Beating the Post-Holiday Blues

Beating the Post-Holiday Blues

We’re now deep in January, and it’s about time that the post-holiday Blues begin setting in. Winter feels long while the warmth of close family recedes and the event season is in a lull. 

While the cheerful ambiance of the festive season cannot go unnoticed. It is not uncommon to experience some post-holiday blues. We look forward to some downtime during this season, but the reminders of the previous year’s ups and downs sometimes tag along and disturb our peace. 

The holidays might have had the “when are you getting married questions” while others were isolating or had no close family. Some have broken off long-term relationships, and this past season has found them just in time as they are trying to find their footing. Many event pros have had to downsize their businesses, and some have had to close their businesses altogether.

How then can event pros beat the post-holiday blues?


It’s important to understand that life’s doors don’t always open at the same time for us as they do for our peers and those around us. Having contentment gives us the satisfaction to enjoy life’s present moments and an eagerness to strive for more when future opportunities present themselves. Be proud of what you’ve accomplished, and find appreciation where you can. Contentment gives us the healthy balance that understands that we are on a journey to success and where we are is certainly not the destination.

Do something meaningful

The effects of the pandemic have shown us that things can change and that we can adapt to those changes. Sure, the holidays might not have been picture-perfect, or like they were in previous years, you can still look back on them with joy.

Fight the post-holiday blues by doing something meaningful or rewarding like visiting an animal shelter, going on a solo date, or volunteering. Being around the less fortunate has a way of giving us an appreciation of what we already have. We always have more than we think we have, and we can change someone’s life through good works.

Related: Wedding Charities: How To Make Charitable Giving A Part Of Your Event


There are often buzzing expectations around the festive season. You may have had to exaggerate what you could afford or had to put on a happy face while struggling.

However, being honest helps bridge the gap between the surrounding expectations and your capabilities. The hardships and hurdles of the past year should be known to our loved ones. Such transparency helps lower expectations and pressure load to provide what we know we cannot.

Say No Often

Perhaps you’ve broken off a relationship, or you’ve experienced loss during the year. Out of concern, friends and family may probe you about your losses. You are allowed to create boundaries around what should be a topic of discussion and what shouldn’t be. Stay in tune with your mental checks. When the invitation to violate your boundaries arises, kindly decline it by giving a no. A no with no explanation, and “no” is a complete sentence. Beating the post-holiday blues may require you to put your foot down. Not everything should be open for discussion.

Be Kinder to Yourself

The English proverb reiterates that charity begins at home. Between juggling ambitious goals and disciplining ourselves, we may forget the primary necessity to be kinder to ourselves and to acknowledge the battles we’ve won. How we respond to external factors is determined mainly by how well we can resolve internal conflicts. Being kinder to ourselves isn’t letting ourselves off the hook. It’s recognizing that even though the progress is slower, it is still progress, and it’s impressive.

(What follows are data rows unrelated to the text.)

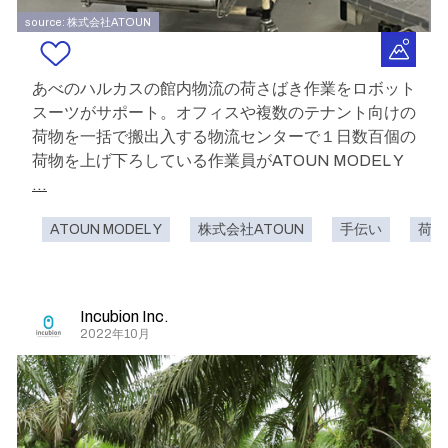
source: 株式会社ATOUN
あべのハルカスの館内物流の荷さばき作業をロボット
スーツがサポート。オフィスや複数のテナント向けの
荷物を一括で搬出入する物流センターで１日数百個の
荷物を上げ下ろしている作業員がATOUN MODEL Y
...
ATOUN MODEL Y
株式会社ATOUN
手伝い
荷さ
Incubion Inc.
2022年10月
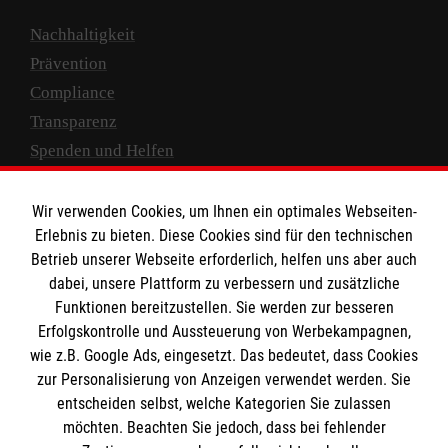
Nachhaltigkeit
Prävention
Compliance
Transparenz
Spenden und Helfen
Spendenkonto
Wir verwenden Cookies, um Ihnen ein optimales Webseiten-
Empfänger: Malteser Hilfsdienst e.V.
Erlebnis zu bieten. Diese Cookies sind für den technischen
Betrieb unserer Webseite erforderlich, helfen uns aber auch
IBAN: DE10 3706 0120 1201 2000 12
dabei, unsere Plattform zu verbessern und zusätzliche
BIC: GENODED 1PA7
Funktionen bereitzustellen. Sie werden zur besseren
Erfolgskontrolle und Aussteuerung von Werbekampagnen,
wie z.B. Google Ads, eingesetzt. Das bedeutet, dass Cookies
zur Personalisierung von Anzeigen verwendet werden. Sie
entscheiden selbst, welche Kategorien Sie zulassen
möchten. Beachten Sie jedoch, dass bei fehlender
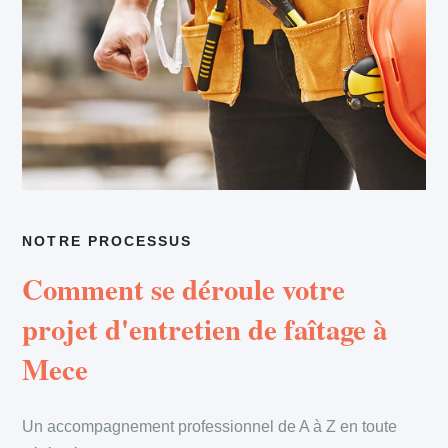
NOTRE PROCESSUS
Comment se déroule votre
projet d'entretien de faîtage à
Mece
Un accompagnement professionnel de A à Z en toute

Find time to break away from the madness and rest. Rest your mind by gathering your thoughts before going back into the crowd. Take leave from your job as the designated event planner and let others carry the load of organizing while you take a moment for yourself. You deserve downtime after a long year of planning, organizing, and executing.

New traditions

The tips above fall under the umbrella of starting new traditions. Traditions can evolve to suit the needs of the people honoring them. Think about how office traditions have changed. Meetings that once needed face-to-face interaction can be summarized in a simple email or instant message while maintaining the formal code of conduct.

Like two peas in a pod, we cannot talk about evolving without considering innovation in the same sentence. Festive traditions can be fun and considerate too. They should bring out the necessary joy in us and be respectful enough to honor our newfound changes and boundaries. I mean, if an invisible virus could change the ways things are done in the world. A tweak to the festive traditions will do more good than harm.